Re: [PATCH] scsi: alua: fix the race between alua_bus_detach and alua_rtpg

jitendra.khasdev@xxxxxxxxxx · Tue, 20 Oct 2020 18:43:16 +0530

Hi Hannes,

On 10/12/20 2:22 PM, jitendra.khasdev@xxxxxxxxxx wrote:
> Hi Hannes,
> 
> On 9/24/20 4:09 PM, Hannes Reinecke wrote:
>> On 9/23/20 7:50 PM, jitendra.khasdev@xxxxxxxxxx wrote:
>>>
>>>
>>> On 9/23/20 1:47 PM, Hannes Reinecke wrote:
>>>> On 9/18/20 5:49 AM, jitendra.khasdev@xxxxxxxxxx wrote:
>>>>>
>>>>>
>>>>> On 9/17/20 11:00 PM, Ewan D. Milne wrote:
>>>>>> On Tue, 2020-09-15 at 16:28 +0530, Jitendra Khasdev wrote:
>>>>>>> This is patch to fix the race occurs between bus detach and alua_rtpg.
>>>>>>>
>>>>>>> It fluses the all pending workqueue in bus detach handler, so it can avoid
>>>>>>> race between alua_bus_detach and alua_rtpg.
>>>>>>>
>>>>>>> Here is call trace where race got detected.
>>>>>>>
>>>>>>> multipathd call stack:
>>>>>>> [exception RIP: native_queued_spin_lock_slowpath+100]

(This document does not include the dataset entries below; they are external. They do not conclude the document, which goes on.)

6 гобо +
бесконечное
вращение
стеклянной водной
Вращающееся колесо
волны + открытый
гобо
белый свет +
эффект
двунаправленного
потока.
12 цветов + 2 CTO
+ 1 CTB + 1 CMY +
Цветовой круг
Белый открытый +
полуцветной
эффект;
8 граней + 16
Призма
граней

>>>>>>> --- <NMI exception stack> ---
>>>>>>> native_queued_spin_lock_slowpath at ffffffff89307f54
>>>>>>> queued_spin_lock_slowpath at ffffffff89307c18
>>>>>>> _raw_spin_lock_irq at ffffffff89bd797b
>>>>>>> alua_bus_detach at ffffffff8984dcc8
>>>>>>> scsi_dh_release_device at ffffffff8984b6f2
>>>>>>> scsi_device_dev_release_usercontext at ffffffff89846edf
>>>>>>> execute_in_process_context at ffffffff892c3e60
>>>>>>> scsi_device_dev_release at ffffffff8984637c
>>>>>>> device_release at ffffffff89800fbc
>>>>>>> kobject_cleanup at ffffffff89bb1196
>>>>>>> kobject_put at ffffffff89bb12ea
>>>>>>> put_device at ffffffff89801283
>>>>>>> scsi_device_put at ffffffff89838d5b
>>>>>>> scsi_disk_put at ffffffffc051f650 [sd_mod]

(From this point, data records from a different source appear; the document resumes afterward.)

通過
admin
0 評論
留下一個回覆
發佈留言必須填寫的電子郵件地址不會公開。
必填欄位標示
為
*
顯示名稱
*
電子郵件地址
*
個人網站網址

>>>>>>> sd_release at ffffffffc051f8a2 [sd_mod]
>>>>>>> __blkdev_put at ffffffff8952c79e
>>>>>>> blkdev_put at ffffffff8952c80c
>>>>>>> blkdev_close at ffffffff8952c8b5
>>>>>>> __fput at ffffffff894e55e6
>>>>>>> ____fput at ffffffff894e57ee
>>>>>>> task_work_run at ffffffff892c94dc
>>>>>>> exit_to_usermode_loop at ffffffff89204b12
>>>>>>> do_syscall_64 at ffffffff892044da
>>>>>>> entry_SYSCALL_64_after_hwframe at ffffffff89c001b8
>>>>>>>
>>>>>>> kworker:
>>>>>>> [exception RIP: alua_rtpg+2003]
>>>>>>> account_entity_dequeue at ffffffff892e42c1
>>>>>>> alua_rtpg_work at ffffffff8984f097
>>>>>>> process_one_work at ffffffff892c4c29
>>>>>>> worker_thread at ffffffff892c5a4f
>>>>>>> kthread at ffffffff892cb135
>>>>>>> ret_from_fork at ffffffff89c00354
>>>>>>>
>>>>>>> Signed-off-by: Jitendra Khasdev <jitendra.khasdev@xxxxxxxxxx>
>>>>>>> ---
>>>>>>>    drivers/scsi/device_handler/scsi_dh_alua.c | 3 +++
>>>>>>>    1 file changed, 3 insertions(+)
>>>>>>>
>>>>>>> diff --git a/drivers/scsi/device_handler/scsi_dh_alua.c b/drivers/scsi/device_handler/scsi_dh_alua.c
>>>>>>> index f32da0c..024a752 100644
>>>>>>> --- a/drivers/scsi/device_handler/scsi_dh_alua.c
>>>>>>> +++ b/drivers/scsi/device_handler/scsi_dh_alua.c
>>>>>>> @@ -1144,6 +1144,9 @@ static void alua_bus_detach(struct scsi_device *sdev)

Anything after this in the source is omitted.